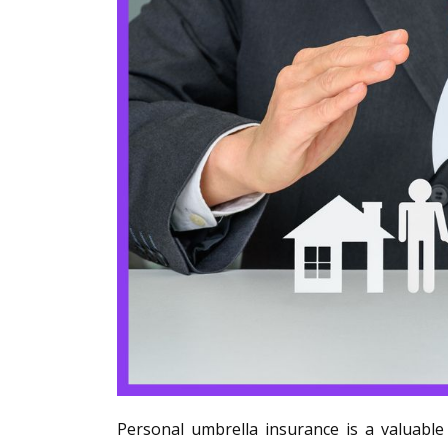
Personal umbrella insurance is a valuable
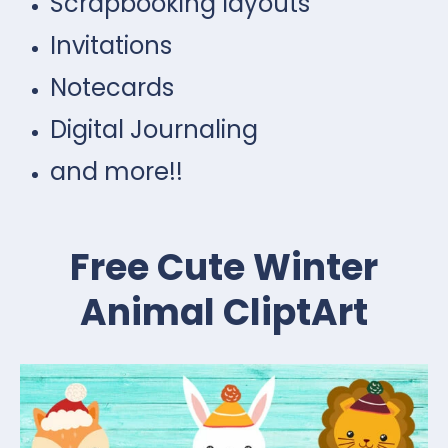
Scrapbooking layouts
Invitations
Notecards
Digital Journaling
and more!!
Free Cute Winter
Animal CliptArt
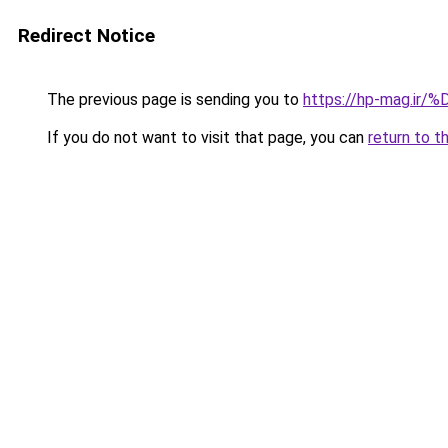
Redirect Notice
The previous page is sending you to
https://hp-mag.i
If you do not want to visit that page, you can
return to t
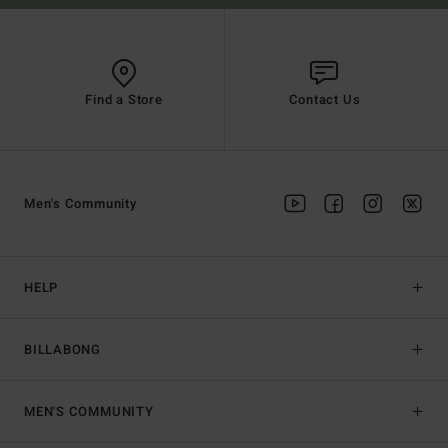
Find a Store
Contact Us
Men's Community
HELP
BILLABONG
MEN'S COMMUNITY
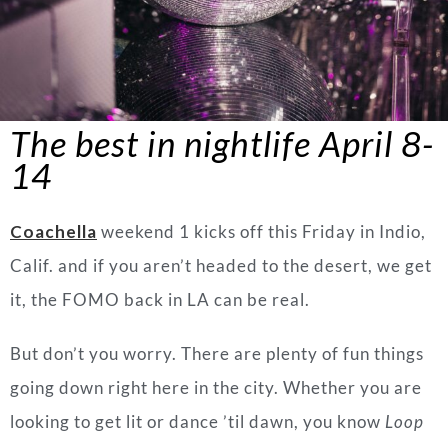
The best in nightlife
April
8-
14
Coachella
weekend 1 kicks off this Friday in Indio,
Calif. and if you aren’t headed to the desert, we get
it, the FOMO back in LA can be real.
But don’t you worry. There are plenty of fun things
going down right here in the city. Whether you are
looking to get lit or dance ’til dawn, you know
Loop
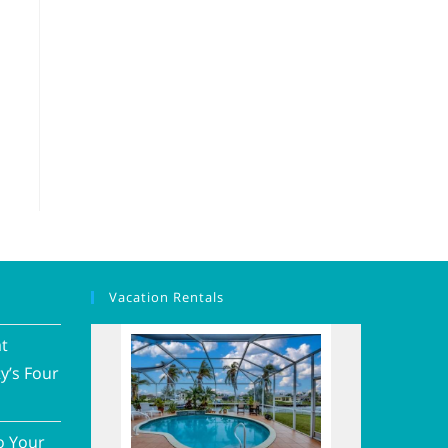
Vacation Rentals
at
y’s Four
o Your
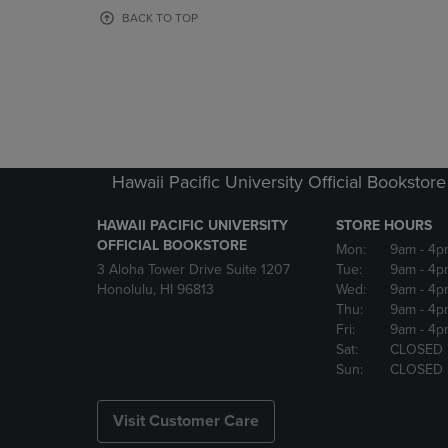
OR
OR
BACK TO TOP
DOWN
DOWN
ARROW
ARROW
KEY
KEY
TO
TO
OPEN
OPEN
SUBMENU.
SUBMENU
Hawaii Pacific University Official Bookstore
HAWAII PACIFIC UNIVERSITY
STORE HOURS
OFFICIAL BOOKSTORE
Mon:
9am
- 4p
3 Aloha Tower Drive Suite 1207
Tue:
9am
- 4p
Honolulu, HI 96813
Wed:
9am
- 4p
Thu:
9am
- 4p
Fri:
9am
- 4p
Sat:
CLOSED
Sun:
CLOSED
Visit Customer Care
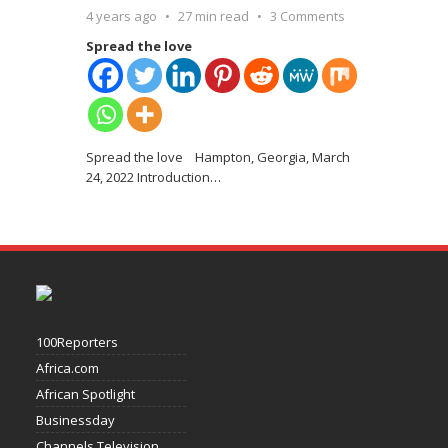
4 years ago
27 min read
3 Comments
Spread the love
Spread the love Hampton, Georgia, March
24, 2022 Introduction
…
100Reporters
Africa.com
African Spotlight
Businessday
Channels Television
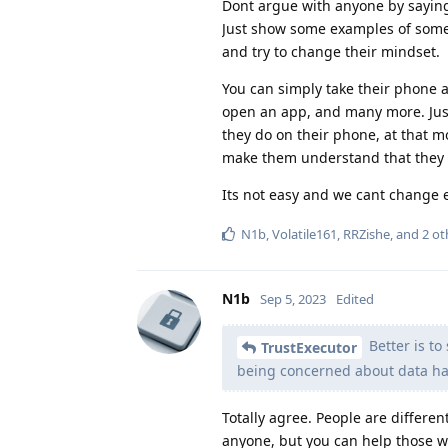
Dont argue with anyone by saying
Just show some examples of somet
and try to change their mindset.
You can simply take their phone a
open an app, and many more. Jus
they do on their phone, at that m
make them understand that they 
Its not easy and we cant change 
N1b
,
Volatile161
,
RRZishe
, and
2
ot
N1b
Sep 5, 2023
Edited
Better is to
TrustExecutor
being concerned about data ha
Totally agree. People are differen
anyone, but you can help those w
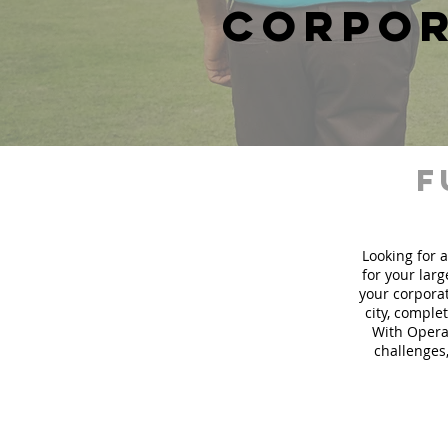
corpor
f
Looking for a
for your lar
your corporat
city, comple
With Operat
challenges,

######

→ TASK: Please report the number of lines in the data that include "change", with no other words.

→ SOLUTION TO THIS TASK: 2